- [Exercise description] Using the records below, transcribe word for word the stretch from the line that contains "Obrok za 5 (43, 505)" through the line that contains "Vidéos (390, 40)", both end lines included, and nothing else.

- [Material for this exercise]
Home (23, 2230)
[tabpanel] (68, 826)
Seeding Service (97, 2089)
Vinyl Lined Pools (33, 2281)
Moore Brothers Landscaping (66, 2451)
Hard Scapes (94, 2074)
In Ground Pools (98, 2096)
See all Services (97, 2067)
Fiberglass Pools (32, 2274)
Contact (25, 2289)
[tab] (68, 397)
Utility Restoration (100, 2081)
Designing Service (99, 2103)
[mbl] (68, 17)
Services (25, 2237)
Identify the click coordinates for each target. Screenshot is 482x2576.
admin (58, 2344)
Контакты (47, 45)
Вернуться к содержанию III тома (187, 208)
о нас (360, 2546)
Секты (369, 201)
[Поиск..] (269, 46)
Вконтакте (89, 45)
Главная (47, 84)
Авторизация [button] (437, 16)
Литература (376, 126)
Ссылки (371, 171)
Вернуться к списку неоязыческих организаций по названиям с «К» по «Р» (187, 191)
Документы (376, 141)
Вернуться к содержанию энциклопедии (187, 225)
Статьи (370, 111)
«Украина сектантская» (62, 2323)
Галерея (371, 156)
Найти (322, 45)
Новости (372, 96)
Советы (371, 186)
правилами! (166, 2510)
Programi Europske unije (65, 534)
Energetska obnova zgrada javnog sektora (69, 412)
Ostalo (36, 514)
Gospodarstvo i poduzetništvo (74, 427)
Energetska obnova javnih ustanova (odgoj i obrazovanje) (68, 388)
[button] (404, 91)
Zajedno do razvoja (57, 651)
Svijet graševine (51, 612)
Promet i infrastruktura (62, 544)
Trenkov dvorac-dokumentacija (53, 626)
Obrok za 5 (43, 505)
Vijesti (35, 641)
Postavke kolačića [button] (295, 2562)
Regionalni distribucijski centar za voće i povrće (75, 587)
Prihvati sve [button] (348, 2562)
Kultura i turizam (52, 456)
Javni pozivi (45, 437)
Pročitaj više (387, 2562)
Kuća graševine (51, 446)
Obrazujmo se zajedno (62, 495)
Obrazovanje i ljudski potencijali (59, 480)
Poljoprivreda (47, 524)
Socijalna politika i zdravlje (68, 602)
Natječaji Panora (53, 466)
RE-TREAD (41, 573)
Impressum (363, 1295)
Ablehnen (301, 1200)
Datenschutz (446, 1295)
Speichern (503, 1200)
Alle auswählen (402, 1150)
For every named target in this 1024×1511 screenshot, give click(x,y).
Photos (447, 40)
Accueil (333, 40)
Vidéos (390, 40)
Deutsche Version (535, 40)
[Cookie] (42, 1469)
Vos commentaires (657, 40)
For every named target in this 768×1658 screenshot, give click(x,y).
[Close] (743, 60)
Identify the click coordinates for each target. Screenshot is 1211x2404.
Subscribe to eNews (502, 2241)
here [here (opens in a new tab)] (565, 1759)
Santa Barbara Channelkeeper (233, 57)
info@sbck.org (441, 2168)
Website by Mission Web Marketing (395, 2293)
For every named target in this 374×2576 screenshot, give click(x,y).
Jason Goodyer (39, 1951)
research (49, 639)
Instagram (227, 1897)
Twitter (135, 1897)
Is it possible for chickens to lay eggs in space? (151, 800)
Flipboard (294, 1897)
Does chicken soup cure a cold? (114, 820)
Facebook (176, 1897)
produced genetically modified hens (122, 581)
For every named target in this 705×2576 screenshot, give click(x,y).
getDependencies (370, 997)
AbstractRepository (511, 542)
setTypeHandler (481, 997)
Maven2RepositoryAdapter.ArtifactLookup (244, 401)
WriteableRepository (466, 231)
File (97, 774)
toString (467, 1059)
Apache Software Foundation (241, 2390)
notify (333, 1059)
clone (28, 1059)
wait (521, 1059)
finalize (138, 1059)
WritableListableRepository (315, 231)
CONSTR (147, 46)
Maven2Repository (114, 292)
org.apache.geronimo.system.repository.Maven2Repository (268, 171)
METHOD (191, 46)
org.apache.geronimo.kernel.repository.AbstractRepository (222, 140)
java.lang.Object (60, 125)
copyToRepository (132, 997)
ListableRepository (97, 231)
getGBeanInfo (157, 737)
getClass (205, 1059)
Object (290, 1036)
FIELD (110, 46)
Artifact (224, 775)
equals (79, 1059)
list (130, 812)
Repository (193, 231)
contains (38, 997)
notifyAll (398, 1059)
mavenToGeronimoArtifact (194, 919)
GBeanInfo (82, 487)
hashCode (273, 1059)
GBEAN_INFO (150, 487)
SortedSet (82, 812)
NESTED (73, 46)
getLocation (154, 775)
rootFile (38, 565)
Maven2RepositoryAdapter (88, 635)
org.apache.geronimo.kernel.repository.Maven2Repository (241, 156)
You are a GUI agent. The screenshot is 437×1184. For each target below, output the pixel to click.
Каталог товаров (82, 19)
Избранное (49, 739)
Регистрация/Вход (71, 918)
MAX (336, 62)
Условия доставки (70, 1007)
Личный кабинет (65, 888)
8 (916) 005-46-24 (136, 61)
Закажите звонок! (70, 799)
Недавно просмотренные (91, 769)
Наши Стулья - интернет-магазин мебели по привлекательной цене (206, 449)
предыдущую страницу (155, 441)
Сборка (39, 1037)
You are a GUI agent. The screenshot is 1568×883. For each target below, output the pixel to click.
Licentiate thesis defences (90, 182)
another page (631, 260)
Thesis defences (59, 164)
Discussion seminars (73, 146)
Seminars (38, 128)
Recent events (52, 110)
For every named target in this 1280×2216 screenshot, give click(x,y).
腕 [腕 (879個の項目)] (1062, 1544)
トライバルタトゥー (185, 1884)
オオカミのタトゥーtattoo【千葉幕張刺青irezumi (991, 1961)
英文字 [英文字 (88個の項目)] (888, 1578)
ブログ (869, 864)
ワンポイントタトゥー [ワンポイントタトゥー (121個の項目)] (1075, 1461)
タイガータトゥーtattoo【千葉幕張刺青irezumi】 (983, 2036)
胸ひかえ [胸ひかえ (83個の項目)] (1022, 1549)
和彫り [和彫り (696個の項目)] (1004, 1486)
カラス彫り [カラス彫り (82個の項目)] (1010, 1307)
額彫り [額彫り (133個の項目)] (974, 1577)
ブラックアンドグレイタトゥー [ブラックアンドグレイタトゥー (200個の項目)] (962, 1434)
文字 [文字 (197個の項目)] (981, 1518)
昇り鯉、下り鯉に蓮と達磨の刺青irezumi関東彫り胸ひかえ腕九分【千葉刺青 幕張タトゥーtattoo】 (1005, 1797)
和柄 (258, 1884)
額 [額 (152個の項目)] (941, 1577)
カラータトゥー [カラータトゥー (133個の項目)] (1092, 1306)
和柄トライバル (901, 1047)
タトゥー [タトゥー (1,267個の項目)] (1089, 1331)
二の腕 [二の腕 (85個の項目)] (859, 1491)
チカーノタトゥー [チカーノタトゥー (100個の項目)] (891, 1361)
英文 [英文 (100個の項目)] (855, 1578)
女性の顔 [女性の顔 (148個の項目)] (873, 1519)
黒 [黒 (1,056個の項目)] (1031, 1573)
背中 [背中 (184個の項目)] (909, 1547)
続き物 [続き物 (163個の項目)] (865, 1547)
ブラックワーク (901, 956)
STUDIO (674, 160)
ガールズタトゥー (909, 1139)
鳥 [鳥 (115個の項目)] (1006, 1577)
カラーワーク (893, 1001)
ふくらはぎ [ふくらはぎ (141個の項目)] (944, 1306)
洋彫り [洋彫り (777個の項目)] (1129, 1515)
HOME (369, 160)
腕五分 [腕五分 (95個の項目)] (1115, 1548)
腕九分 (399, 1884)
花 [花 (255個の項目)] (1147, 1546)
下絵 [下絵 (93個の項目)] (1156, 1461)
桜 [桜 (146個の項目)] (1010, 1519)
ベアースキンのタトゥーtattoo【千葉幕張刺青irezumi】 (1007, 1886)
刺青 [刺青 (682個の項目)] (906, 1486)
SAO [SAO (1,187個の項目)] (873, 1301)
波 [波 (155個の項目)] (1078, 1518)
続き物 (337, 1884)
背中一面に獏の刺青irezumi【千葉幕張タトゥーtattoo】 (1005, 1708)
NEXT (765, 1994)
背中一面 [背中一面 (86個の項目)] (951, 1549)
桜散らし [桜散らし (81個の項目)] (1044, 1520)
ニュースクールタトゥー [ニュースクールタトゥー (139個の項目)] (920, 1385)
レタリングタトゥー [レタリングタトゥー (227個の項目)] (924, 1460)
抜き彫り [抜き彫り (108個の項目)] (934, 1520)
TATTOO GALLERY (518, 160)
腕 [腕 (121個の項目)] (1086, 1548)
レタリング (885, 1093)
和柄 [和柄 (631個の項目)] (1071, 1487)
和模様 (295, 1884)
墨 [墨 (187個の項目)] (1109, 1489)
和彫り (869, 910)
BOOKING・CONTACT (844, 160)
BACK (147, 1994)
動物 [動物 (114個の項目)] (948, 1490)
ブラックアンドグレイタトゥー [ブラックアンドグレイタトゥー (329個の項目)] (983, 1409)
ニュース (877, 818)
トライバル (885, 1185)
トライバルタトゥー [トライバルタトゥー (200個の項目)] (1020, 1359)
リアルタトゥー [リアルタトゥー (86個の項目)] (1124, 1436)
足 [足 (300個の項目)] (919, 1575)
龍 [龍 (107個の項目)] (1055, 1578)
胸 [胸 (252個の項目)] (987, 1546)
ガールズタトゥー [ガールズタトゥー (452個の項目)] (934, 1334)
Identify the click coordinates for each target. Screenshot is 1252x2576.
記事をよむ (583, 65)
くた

- [Reply to the task]
Obrok za 5 (43, 505)
Vijesti (35, 641)
Postavke kolačića [button] (295, 2562)
Regionalni distribucijski centar za voće i povrće (75, 587)
Prihvati sve [button] (348, 2562)
Kultura i turizam (52, 456)
Javni pozivi (45, 437)
Pročitaj više (387, 2562)
Kuća graševine (51, 446)
Obrazujmo se zajedno (62, 495)
Obrazovanje i ljudski potencijali (59, 480)
Poljoprivreda (47, 524)
Socijalna politika i zdravlje (68, 602)
Natječaji Panora (53, 466)
RE-TREAD (41, 573)
Impressum (363, 1295)
Ablehnen (301, 1200)
Datenschutz (446, 1295)
Speichern (503, 1200)
Alle auswählen (402, 1150)
For every named target in this 1024×1511 screenshot, give click(x,y).
Photos (447, 40)
Accueil (333, 40)
Vidéos (390, 40)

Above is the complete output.